The mother of four young children who were stabbed to death in a gated apartment complex in Tennessee is being held for questioning, but authorities have not charged her with a crime.
The deaths on Friday saddened and dismayed neighbors and county officials, as authorities tried to piece together what happened in the apartment located near a verdant golf course in a typically quiet neighborhood in suburban Memphis.
Deputies were called to the complex in unincorporated Shelby County shortly before 1 p.m. Friday. They took the mother into custody after finding the children’s bodies.
Officials have not released the ages of the children, but sheriff’s office spokesman Earle Farrell said deputies responding to the scene called them “babies.” Authorities were waiting to contact next of kin to release the names.
Shelby County Sheriff Bill Oldham did not specifically allege that the mother had stabbed the children. He said investigators did not know if she had mental health issues.
“This is an egregious act of evil that has shocked us to our core,” Oldham said. “I will never understand how anyone can do this.”
Oldham said the district attorney general’s special victims’ unit has been called in and Shelby County Mayor Mark Luttrell has promised all resources necessary for the investigation.
“One of the most difficult questions in any investigation is always, ‘Why did this happen?'” the sheriff said.
County Commissioner Mark Billingsley also said the county would work to help the family of the children recover.
“It’s just a very sad day,” he said. “It’s really beyond words, quite frankly.”
Neighbor Sean Ahearn said he didn’t know the family by name, but that he often saw the children, who all appeared to be under age 6, playing in the front yard. They liked to pet his dog when he was taking it for a walk, he said.
“From what I saw, they were very open and friendly kids,” he said. “You never imagine that this kind of thing could happen.”

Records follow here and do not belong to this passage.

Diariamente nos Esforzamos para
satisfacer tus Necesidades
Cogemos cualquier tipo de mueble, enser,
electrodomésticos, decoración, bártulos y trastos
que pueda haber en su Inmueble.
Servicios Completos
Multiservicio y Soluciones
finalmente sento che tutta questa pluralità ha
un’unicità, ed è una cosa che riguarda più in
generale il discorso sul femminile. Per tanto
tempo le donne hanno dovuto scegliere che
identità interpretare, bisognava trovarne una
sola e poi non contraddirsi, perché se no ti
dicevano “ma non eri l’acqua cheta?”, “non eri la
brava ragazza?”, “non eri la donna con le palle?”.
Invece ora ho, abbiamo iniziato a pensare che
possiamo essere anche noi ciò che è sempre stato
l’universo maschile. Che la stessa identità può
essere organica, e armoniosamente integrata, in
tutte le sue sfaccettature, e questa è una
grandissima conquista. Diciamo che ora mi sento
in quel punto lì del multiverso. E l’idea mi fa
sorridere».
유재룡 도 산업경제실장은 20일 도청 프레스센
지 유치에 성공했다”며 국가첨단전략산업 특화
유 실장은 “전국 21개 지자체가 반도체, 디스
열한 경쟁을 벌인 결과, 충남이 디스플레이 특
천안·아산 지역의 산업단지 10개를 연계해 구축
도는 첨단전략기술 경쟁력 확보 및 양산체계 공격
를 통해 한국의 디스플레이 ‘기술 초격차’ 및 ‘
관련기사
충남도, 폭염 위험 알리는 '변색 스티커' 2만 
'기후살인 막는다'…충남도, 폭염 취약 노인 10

The apartment where the stabbing occurred is in a gated community with a golf course called The Greens at Irene. On Friday afternoon, deputies were standing at the gate house questioning motorists as they drove into the neighborhood.
Resident Patricia Johnson spoke with reporters from her car. She said she wasn’t allowed to leave for two hours as deputies investigated the scene.

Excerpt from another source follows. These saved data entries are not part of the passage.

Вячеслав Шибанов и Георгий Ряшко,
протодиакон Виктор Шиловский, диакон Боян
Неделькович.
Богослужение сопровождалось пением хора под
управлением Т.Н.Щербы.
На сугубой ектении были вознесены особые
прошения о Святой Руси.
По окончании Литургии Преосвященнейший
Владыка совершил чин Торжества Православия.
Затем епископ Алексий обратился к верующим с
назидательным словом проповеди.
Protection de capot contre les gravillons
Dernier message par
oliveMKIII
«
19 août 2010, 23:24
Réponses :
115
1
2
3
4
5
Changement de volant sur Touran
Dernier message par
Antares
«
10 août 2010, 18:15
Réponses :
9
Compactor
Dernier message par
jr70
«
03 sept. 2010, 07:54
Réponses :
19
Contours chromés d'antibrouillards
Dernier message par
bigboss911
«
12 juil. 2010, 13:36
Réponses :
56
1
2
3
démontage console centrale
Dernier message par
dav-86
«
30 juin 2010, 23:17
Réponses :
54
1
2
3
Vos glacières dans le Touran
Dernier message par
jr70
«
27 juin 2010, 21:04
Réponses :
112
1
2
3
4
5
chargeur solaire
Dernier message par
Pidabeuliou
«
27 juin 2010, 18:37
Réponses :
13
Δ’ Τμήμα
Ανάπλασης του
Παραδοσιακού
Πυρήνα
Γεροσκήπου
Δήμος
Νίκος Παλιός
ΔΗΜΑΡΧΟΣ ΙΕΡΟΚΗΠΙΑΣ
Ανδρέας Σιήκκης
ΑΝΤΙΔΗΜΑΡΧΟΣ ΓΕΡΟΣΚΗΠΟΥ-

She has a child, and said she burst into tears when she heard about the killings.
“I can’t fathom that,” she said. “What would babies do to make you do that?”

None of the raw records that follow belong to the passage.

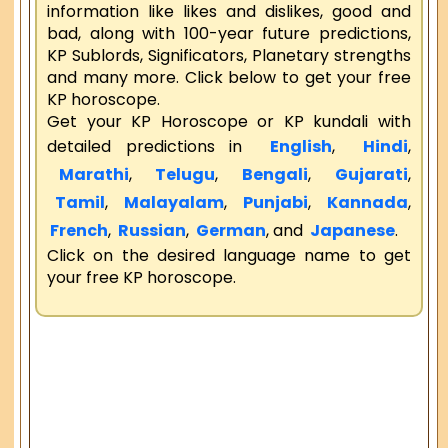
information like likes and dislikes, good and
bad, along with 100-year future predictions,
KP Sublords, Significators, Planetary strengths
and many more. Click below to get your free
KP horoscope.
Get your KP Horoscope or KP kundali with
detailed predictions in
English
,
Hindi
,
Marathi
,
Telugu
,
Bengali
,
Gujarati
,
Tamil
,
Malayalam
,
Punjabi
,
Kannada
,
French
,
Russian
,
German
, and
Japanese
.
Click on the desired language name to get
your free KP horoscope.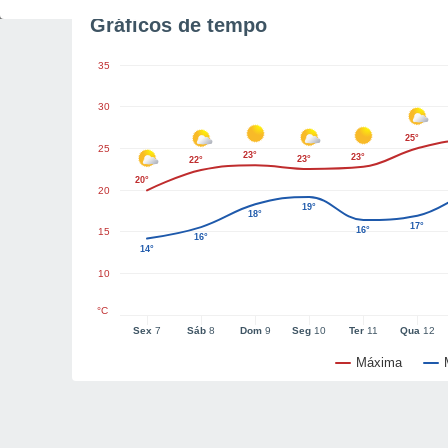
Gráficos de tempo
35
30
25°
25
23°
23°
23°
22°
20°
20
19°
18°
17°
16°
15
16°
14°
10
°C
Sex
7
Sáb
8
Dom
9
Seg
10
Ter
11
Qua
12
Máxima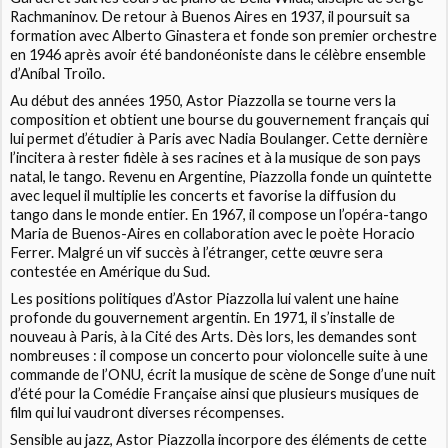
Rachmaninov. De retour à Buenos Aires en 1937, il poursuit sa
formation avec Alberto Ginastera et fonde son premier orchestre
en 1946 après avoir été bandonéoniste dans le célèbre ensemble
d’Aníbal Troïlo.
Au début des années 1950, Astor Piazzolla se tourne vers la
composition et obtient une bourse du gouvernement français qui
lui permet d’étudier à Paris avec Nadia Boulanger. Cette dernière
l’incitera à rester fidèle à ses racines et à la musique de son pays
natal, le tango. Revenu en Argentine, Piazzolla fonde un quintette
avec lequel il multiplie les concerts et favorise la diffusion du
tango dans le monde entier. En 1967, il compose un l’opéra-tango
Maria de Buenos-Aires en collaboration avec le poète Horacio
Ferrer. Malgré un vif succès à l’étranger, cette œuvre sera
contestée en Amérique du Sud.
Les positions politiques d’Astor Piazzolla lui valent une haine
profonde du gouvernement argentin. En 1971, il s’installe de
nouveau à Paris, à la Cité des Arts. Dès lors, les demandes sont
nombreuses : il compose un concerto pour violoncelle suite à une
commande de l’ONU, écrit la musique de scène de Songe d’une nuit
d’été pour la Comédie Française ainsi que plusieurs musiques de
film qui lui vaudront diverses récompenses.
Sensible au jazz, Astor Piazzolla incorpore des éléments de cette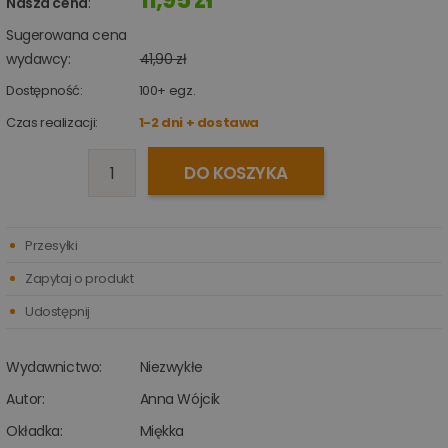
Nasza cena
:
Sugerowana cena
wydawcy:
41,90 zł
Dostępność:
100+
egz.
Czas realizacji:
1-2 dni + dostawa
DO KOSZYKA
Przesyłki
Zapytaj o produkt
Udostępnij
Wydawnictwo:
Niezwykłe
Autor:
Anna Wójcik
Okładka:
Miękka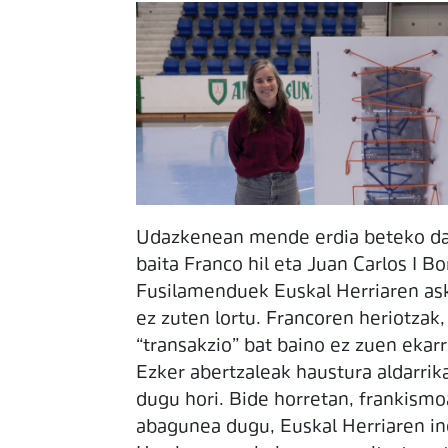
Udazkenean mende erdia beteko da 19
baita Franco hil eta Juan Carlos I B
Fusilamenduek Euskal Herriaren ask
ez zuten lortu. Francoren heriotzak,
“transakzio” bat baino ez zuen ekarr
Ezker abertzaleak haustura aldarrik
dugu hori. Bide horretan, frankismo
abagunea dugu, Euskal Herriaren in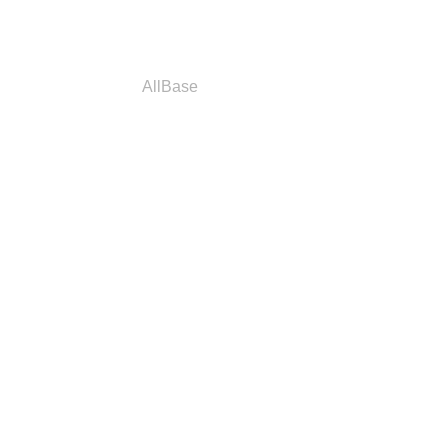
a
Parceiros
AllBase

Johnson said she would be praying for the family, including the mother.
“Something went wrong, drastically wrong,” Johnson said
The state Department of Children’s Service has offered its assistance to local law enforcement, but has no record of interaction with the slain children, said spokesman Rob Johnson.
“We’ve done an exhaustive search and we are not aware of any contact with this family,” he said.
The news triggered painful memories for Johnson and others in Memphis: In 2008, a man’s bloody rampage in the city left six dead, including two children, ages 2 and 4.
Jessie Dotson was convicted of shooting his brother during an argument at a house on Lester Street, then attacking everyone else in the house with a gun, boards and knives in an attempt to eliminate witnesses.
Three other children were stabbed but survived, including a 2-month-old girl and 9-year-old boy, who was found in a bathtub with a 4 ½-inch knife blade embedded in his skull. The survivors are known as the “miracles of Lester Street.” Dotson was convicted and sentenced to death in 2010.